## Data under study
++++++

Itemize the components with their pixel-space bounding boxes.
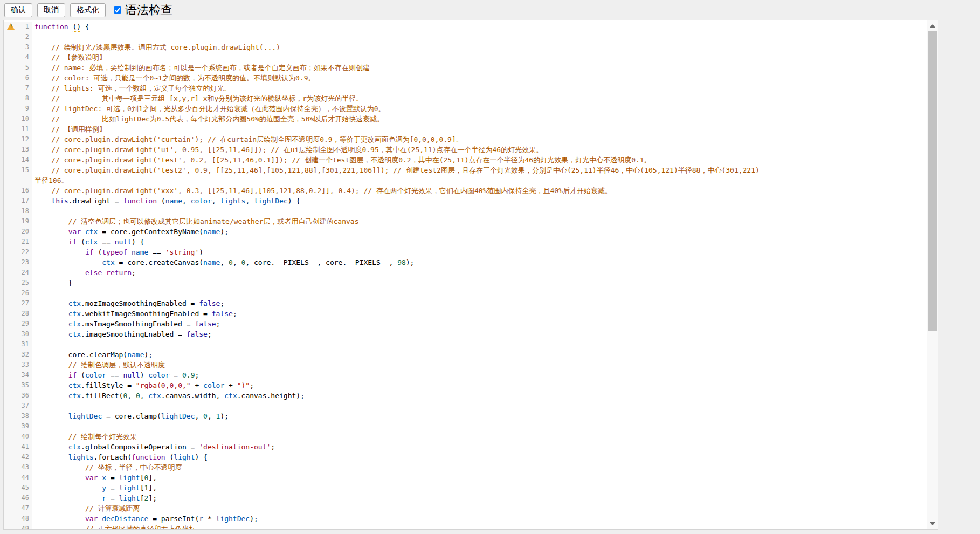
scroll-up-icon[interactable] bbox=[930, 24, 935, 28]
code-line[interactable]: 6 // color: 可选，只能是一个0~1之间的数，为不透明度的值。不填则默… bbox=[4, 73, 927, 83]
code-line[interactable]: 33 // 绘制色调层，默认不透明度 bbox=[4, 360, 927, 370]
code-line[interactable]: 42 lights.forEach(function (light) { bbox=[4, 452, 927, 462]
code-line[interactable]: 18 bbox=[4, 206, 927, 216]
code-line[interactable]: 47 // 计算衰减距离 bbox=[4, 503, 927, 514]
scrollbar-thumb[interactable] bbox=[928, 31, 937, 331]
code-text: if (ctx == null) { bbox=[32, 237, 927, 247]
code-line[interactable]: 2 bbox=[4, 32, 927, 42]
gutter: 35 bbox=[4, 380, 32, 391]
code-line[interactable]: 30 ctx.imageSmoothingEnabled = false; bbox=[4, 329, 927, 339]
code-line[interactable]: 27 ctx.mozImageSmoothingEnabled = false; bbox=[4, 298, 927, 309]
gutter: 8 bbox=[4, 93, 32, 104]
code-line[interactable]: 11 // 【调用样例】 bbox=[4, 124, 927, 134]
line-number: 35 bbox=[13, 380, 29, 391]
code-line[interactable]: 49 // 正方形区域的直径和左上角坐标 bbox=[4, 524, 927, 530]
code-line[interactable]: 31 bbox=[4, 339, 927, 350]
code-line[interactable]: 13 // core.plugin.drawLight('ui', 0.95, … bbox=[4, 145, 927, 155]
line-number: 46 bbox=[13, 493, 29, 503]
code-line[interactable]: 8 // 其中每一项是三元组 [x,y,r] x和y分别为该灯光的横纵坐标，r为… bbox=[4, 93, 927, 104]
confirm-button[interactable]: 确认 bbox=[4, 3, 32, 17]
line-number: 37 bbox=[13, 401, 29, 411]
line-number: 14 bbox=[13, 155, 29, 165]
syntax-check-label: 语法检查 bbox=[125, 2, 172, 18]
code-line[interactable]: 44 var x = light[0], bbox=[4, 473, 927, 483]
code-line[interactable]: 19 // 清空色调层；也可以修改成其它层比如animate/weather层，… bbox=[4, 216, 927, 227]
gutter: 28 bbox=[4, 309, 32, 319]
code-line[interactable]: 48 var decDistance = parseInt(r * lightD… bbox=[4, 514, 927, 524]
code-line[interactable]: 7 // lights: 可选，一个数组，定义了每个独立的灯光。 bbox=[4, 83, 927, 93]
code-line[interactable]: 37 bbox=[4, 401, 927, 411]
gutter: 1 bbox=[4, 22, 32, 32]
code-line[interactable]: 3 // 绘制灯光/漆黑层效果。调用方式 core.plugin.drawLig… bbox=[4, 42, 927, 52]
gutter: 39 bbox=[4, 421, 32, 432]
code-line[interactable]: 26 bbox=[4, 288, 927, 298]
code-line[interactable]: 32 core.clearMap(name); bbox=[4, 350, 927, 360]
code-line[interactable]: 40 // 绘制每个灯光效果 bbox=[4, 432, 927, 442]
gutter: 19 bbox=[4, 216, 32, 227]
gutter: 36 bbox=[4, 391, 32, 401]
code-line[interactable]: 9 // lightDec: 可选，0到1之间，光从多少百分比才开始衰减（在此范… bbox=[4, 104, 927, 114]
code-line[interactable]: 43 // 坐标，半径，中心不透明度 bbox=[4, 462, 927, 473]
code-line[interactable]: 20 var ctx = core.getContextByName(name)… bbox=[4, 227, 927, 237]
code-line[interactable]: 29 ctx.msImageSmoothingEnabled = false; bbox=[4, 319, 927, 329]
code-line[interactable]: 45 y = light[1], bbox=[4, 483, 927, 493]
gutter: 30 bbox=[4, 329, 32, 339]
line-number: 25 bbox=[13, 278, 29, 288]
code-text: lightDec = core.clamp(lightDec, 0, 1); bbox=[32, 411, 927, 421]
code-line[interactable]: 22 if (typeof name == 'string') bbox=[4, 247, 927, 257]
code-line[interactable]: 35 ctx.fillStyle = "rgba(0,0,0," + color… bbox=[4, 380, 927, 391]
code-line[interactable]: 28 ctx.webkitImageSmoothingEnabled = fal… bbox=[4, 309, 927, 319]
scrollbar-track[interactable] bbox=[927, 20, 938, 529]
code-line[interactable]: 14 // core.plugin.drawLight('test', 0.2,… bbox=[4, 155, 927, 165]
code-text: // 计算衰减距离 bbox=[32, 503, 927, 514]
line-number: 48 bbox=[13, 514, 29, 524]
line-number: 29 bbox=[13, 319, 29, 329]
gutter: 15 bbox=[4, 165, 32, 175]
code-line[interactable]: 5 // name: 必填，要绘制到的画布名；可以是一个系统画布，或者是个自定义… bbox=[4, 63, 927, 73]
gutter: 22 bbox=[4, 247, 32, 257]
code-text: // 绘制灯光/漆黑层效果。调用方式 core.plugin.drawLight… bbox=[32, 42, 927, 52]
code-text: } bbox=[32, 278, 927, 288]
code-text: // name: 必填，要绘制到的画布名；可以是一个系统画布，或者是个自定义画布… bbox=[32, 63, 927, 73]
scroll-down-icon[interactable] bbox=[930, 522, 935, 525]
line-number: 45 bbox=[13, 483, 29, 493]
code-line[interactable]: 46 r = light[2]; bbox=[4, 493, 927, 503]
code-text: if (typeof name == 'string') bbox=[32, 247, 927, 257]
code-line[interactable]: 12 // core.plugin.drawLight('curtain'); … bbox=[4, 134, 927, 145]
code-line[interactable]: 41 ctx.globalCompositeOperation = 'desti… bbox=[4, 442, 927, 452]
code-line[interactable]: 1function () { bbox=[4, 22, 927, 32]
code-line[interactable]: 24 else return; bbox=[4, 268, 927, 278]
line-number: 36 bbox=[13, 391, 29, 401]
gutter: 23 bbox=[4, 257, 32, 268]
code-line[interactable]: 38 lightDec = core.clamp(lightDec, 0, 1)… bbox=[4, 411, 927, 421]
gutter: 24 bbox=[4, 268, 32, 278]
code-line[interactable]: 16 // core.plugin.drawLight('xxx', 0.3, … bbox=[4, 186, 927, 196]
line-number: 32 bbox=[13, 350, 29, 360]
code-line[interactable]: 15 // core.plugin.drawLight('test2', 0.9… bbox=[4, 165, 927, 175]
format-button[interactable]: 格式化 bbox=[70, 3, 106, 17]
line-number: 8 bbox=[13, 93, 29, 104]
code-text bbox=[32, 206, 927, 216]
cancel-button[interactable]: 取消 bbox=[37, 3, 65, 17]
code-line[interactable]: 34 if (color == null) color = 0.9; bbox=[4, 370, 927, 380]
code-line[interactable]: 21 if (ctx == null) { bbox=[4, 237, 927, 247]
code-line[interactable]: 4 // 【参数说明】 bbox=[4, 52, 927, 63]
code-text: // 绘制色调层，默认不透明度 bbox=[32, 360, 927, 370]
line-number: 33 bbox=[13, 360, 29, 370]
code-line[interactable]: 36 ctx.fillRect(0, 0, ctx.canvas.width, … bbox=[4, 391, 927, 401]
code-text: y = light[1], bbox=[32, 483, 927, 493]
code-text: // 其中每一项是三元组 [x,y,r] x和y分别为该灯光的横纵坐标，r为该灯… bbox=[32, 93, 927, 104]
code-line[interactable]: 半径106。 bbox=[4, 175, 927, 186]
code-text: // lightDec: 可选，0到1之间，光从多少百分比才开始衰减（在此范围内… bbox=[32, 104, 927, 114]
code-line[interactable]: 39 bbox=[4, 421, 927, 432]
code-line[interactable]: 23 ctx = core.createCanvas(name, 0, 0, c… bbox=[4, 257, 927, 268]
line-number: 2 bbox=[13, 32, 29, 42]
gutter: 18 bbox=[4, 206, 32, 216]
code-line[interactable]: 17 this.drawLight = function (name, colo… bbox=[4, 196, 927, 206]
syntax-check-checkbox[interactable] bbox=[114, 6, 121, 14]
gutter: 2 bbox=[4, 32, 32, 42]
gutter: 44 bbox=[4, 473, 32, 483]
code-line[interactable]: 25 } bbox=[4, 278, 927, 288]
code-line[interactable]: 10 // 比如lightDec为0.5代表，每个灯光部分内圈50%的范围全亮，… bbox=[4, 114, 927, 124]
code-editor[interactable]: 1function () {23 // 绘制灯光/漆黑层效果。调用方式 core… bbox=[3, 20, 938, 530]
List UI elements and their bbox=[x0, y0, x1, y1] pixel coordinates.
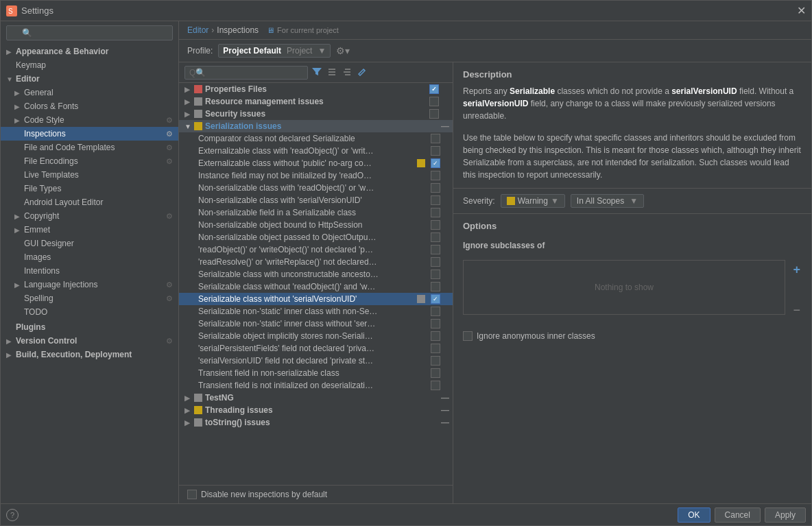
sidebar-item-emmet[interactable]: ▶ Emmet bbox=[1, 223, 178, 237]
sidebar-item-appearance[interactable]: ▶ Appearance & Behavior bbox=[1, 45, 178, 58]
sidebar-item-version-control[interactable]: ▶ Version Control ⚙ bbox=[1, 334, 178, 348]
inspection-item-nonser-output[interactable]: Non-serializable object passed to Object… bbox=[179, 231, 453, 243]
collapse-all-button[interactable] bbox=[341, 66, 353, 80]
ok-button[interactable]: OK bbox=[678, 507, 710, 523]
scope-dropdown[interactable]: In All Scopes ▼ bbox=[571, 194, 644, 208]
edit-button[interactable] bbox=[356, 66, 368, 80]
inspection-item-comparator[interactable]: Comparator class not declared Serializab… bbox=[179, 132, 453, 145]
inspection-item-ext-noarg[interactable]: Externalizable class without 'public' no… bbox=[179, 157, 453, 169]
item-checkbox[interactable] bbox=[431, 146, 440, 156]
add-class-button[interactable]: + bbox=[793, 263, 800, 277]
item-checkbox[interactable] bbox=[431, 257, 440, 267]
sidebar-item-inspections[interactable]: ▶ Inspections ⚙ bbox=[1, 127, 178, 141]
cancel-button[interactable]: Cancel bbox=[715, 507, 761, 523]
item-checkbox[interactable] bbox=[431, 282, 440, 291]
item-checkbox[interactable] bbox=[431, 232, 440, 242]
item-checkbox[interactable] bbox=[431, 381, 440, 390]
sidebar-item-android-layout[interactable]: ▶ Android Layout Editor bbox=[1, 195, 178, 209]
description-scroll: Description Reports any Serializable cla… bbox=[453, 62, 811, 503]
inspection-group-properties[interactable]: ▶ Properties Files ✓ bbox=[179, 83, 453, 95]
group-checkbox[interactable] bbox=[429, 109, 439, 119]
inspection-group-threading[interactable]: ▶ Threading issues — bbox=[179, 404, 453, 416]
sidebar-item-code-style[interactable]: ▶ Code Style ⚙ bbox=[1, 113, 178, 127]
sidebar-item-general[interactable]: ▶ General bbox=[1, 86, 178, 99]
inspection-item-ext-read[interactable]: Externalizable class with 'readObject()'… bbox=[179, 145, 453, 157]
inspection-group-resource[interactable]: ▶ Resource management issues bbox=[179, 95, 453, 108]
close-button[interactable]: ✕ bbox=[797, 4, 806, 17]
description-title: Description bbox=[463, 69, 802, 80]
sidebar-item-colors-fonts[interactable]: ▶ Colors & Fonts bbox=[1, 99, 178, 113]
expand-all-button[interactable] bbox=[326, 66, 338, 80]
sidebar-item-build-exec[interactable]: ▶ Build, Execution, Deployment bbox=[1, 348, 178, 361]
inspection-item-serial-noversion[interactable]: Serializable class without 'serialVersio… bbox=[179, 293, 453, 305]
sidebar-item-live-templates[interactable]: ▶ Live Templates bbox=[1, 168, 178, 182]
sidebar-item-spelling[interactable]: ▶ Spelling ⚙ bbox=[1, 291, 178, 305]
item-checkbox[interactable] bbox=[431, 195, 440, 205]
sidebar-item-file-encodings[interactable]: ▶ File Encodings ⚙ bbox=[1, 154, 178, 168]
sidebar-item-intentions[interactable]: ▶ Intentions bbox=[1, 264, 178, 278]
inspection-item-nonstat-without[interactable]: Serializable non-'static' inner class wi… bbox=[179, 318, 453, 330]
item-checkbox[interactable] bbox=[431, 208, 440, 217]
inspection-search-input[interactable] bbox=[184, 66, 308, 80]
item-checkbox[interactable] bbox=[431, 245, 440, 254]
inspection-item-nonser-http[interactable]: Non-serializable object bound to HttpSes… bbox=[179, 219, 453, 231]
sidebar-item-lang-injections[interactable]: ▶ Language Injections ⚙ bbox=[1, 278, 178, 291]
ignore-anon-checkbox[interactable] bbox=[463, 331, 473, 341]
sidebar-item-plugins[interactable]: ▶ Plugins bbox=[1, 320, 178, 334]
sidebar-item-file-templates[interactable]: ▶ File and Code Templates ⚙ bbox=[1, 141, 178, 154]
inspection-group-security[interactable]: ▶ Security issues bbox=[179, 108, 453, 120]
inspection-item-nonstat-non-se[interactable]: Serializable non-'static' inner class wi… bbox=[179, 305, 453, 318]
remove-class-button[interactable]: − bbox=[793, 303, 800, 318]
profile-dropdown[interactable]: Project Default Project ▼ bbox=[218, 44, 331, 58]
breadcrumb-current: Inspections bbox=[217, 25, 259, 35]
inspection-item-impl-stores[interactable]: Serializable object implicitly stores no… bbox=[179, 330, 453, 342]
sidebar-item-keymap[interactable]: ▶ Keymap bbox=[1, 58, 178, 72]
inspection-item-serial-unconst[interactable]: Serializable class with unconstructable … bbox=[179, 268, 453, 280]
sidebar-item-editor[interactable]: ▼ Editor bbox=[1, 72, 178, 86]
inspection-item-serial-noread[interactable]: Serializable class without 'readObject()… bbox=[179, 280, 453, 293]
inspection-item-transient-notinit[interactable]: Transient field is not initialized on de… bbox=[179, 379, 453, 392]
inspection-group-serialization[interactable]: ▼ Serialization issues — bbox=[179, 120, 453, 132]
group-checkbox[interactable] bbox=[429, 97, 439, 106]
sidebar-item-gui-designer[interactable]: ▶ GUI Designer bbox=[1, 237, 178, 250]
disable-inspections-checkbox[interactable] bbox=[187, 490, 197, 499]
item-checkbox[interactable] bbox=[431, 220, 440, 230]
breadcrumb-editor-link[interactable]: Editor bbox=[187, 25, 208, 35]
item-checkbox[interactable] bbox=[431, 344, 440, 353]
sidebar: ▶ Appearance & Behavior ▶ Keymap ▼ Edito… bbox=[1, 21, 179, 503]
item-checkbox[interactable]: ✓ bbox=[431, 158, 440, 168]
inspection-item-transient-non[interactable]: Transient field in non-serializable clas… bbox=[179, 367, 453, 379]
item-checkbox[interactable] bbox=[431, 356, 440, 366]
inspection-item-nonser-field[interactable]: Non-serializable field in a Serializable… bbox=[179, 206, 453, 219]
sidebar-item-todo[interactable]: ▶ TODO bbox=[1, 305, 178, 319]
inspection-item-inst-field[interactable]: Instance field may not be initialized by… bbox=[179, 169, 453, 182]
inspection-group-tostring[interactable]: ▶ toString() issues — bbox=[179, 416, 453, 429]
item-checkbox[interactable] bbox=[431, 307, 440, 316]
sidebar-item-file-types[interactable]: ▶ File Types bbox=[1, 182, 178, 195]
group-checkbox[interactable]: ✓ bbox=[429, 84, 439, 94]
sidebar-item-copyright[interactable]: ▶ Copyright ⚙ bbox=[1, 209, 178, 223]
inspection-item-readwrite[interactable]: 'readObject()' or 'writeObject()' not de… bbox=[179, 243, 453, 256]
item-checkbox[interactable] bbox=[431, 270, 440, 279]
apply-button[interactable]: Apply bbox=[765, 507, 806, 523]
severity-dropdown[interactable]: Warning ▼ bbox=[501, 194, 565, 208]
sidebar-item-images[interactable]: ▶ Images bbox=[1, 250, 178, 264]
item-checkbox[interactable] bbox=[431, 319, 440, 328]
item-checkbox[interactable] bbox=[431, 171, 440, 180]
filter-button[interactable] bbox=[311, 65, 323, 80]
inspection-item-readresolve[interactable]: 'readResolve()' or 'writeReplace()' not … bbox=[179, 256, 453, 268]
inspection-item-nonser-version[interactable]: Non-serializable class with 'serialVersi… bbox=[179, 194, 453, 206]
item-checkbox[interactable]: ✓ bbox=[431, 294, 440, 304]
help-button[interactable]: ? bbox=[6, 509, 19, 521]
item-checkbox[interactable] bbox=[431, 183, 440, 193]
inspection-group-testng[interactable]: ▶ TestNG — bbox=[179, 392, 453, 404]
inspection-item-serial-persist[interactable]: 'serialPersistentFields' field not decla… bbox=[179, 342, 453, 355]
profile-gear-icon[interactable]: ⚙▾ bbox=[336, 45, 350, 56]
inspection-item-serialversionuid[interactable]: 'serialVersionUID' field not declared 'p… bbox=[179, 355, 453, 367]
inspection-item-nonser-read[interactable]: Non-serializable class with 'readObject(… bbox=[179, 182, 453, 194]
item-label: Serializable object implicitly stores no… bbox=[198, 331, 431, 341]
sidebar-search-input[interactable] bbox=[6, 25, 173, 40]
item-checkbox[interactable] bbox=[431, 134, 440, 143]
item-checkbox[interactable] bbox=[431, 368, 440, 378]
item-checkbox[interactable] bbox=[431, 331, 440, 341]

++++++

## Task instructions
The number of lines in the entries holding the word "nonser" is what is needed. Supply that number only.

## Output for this exercise
5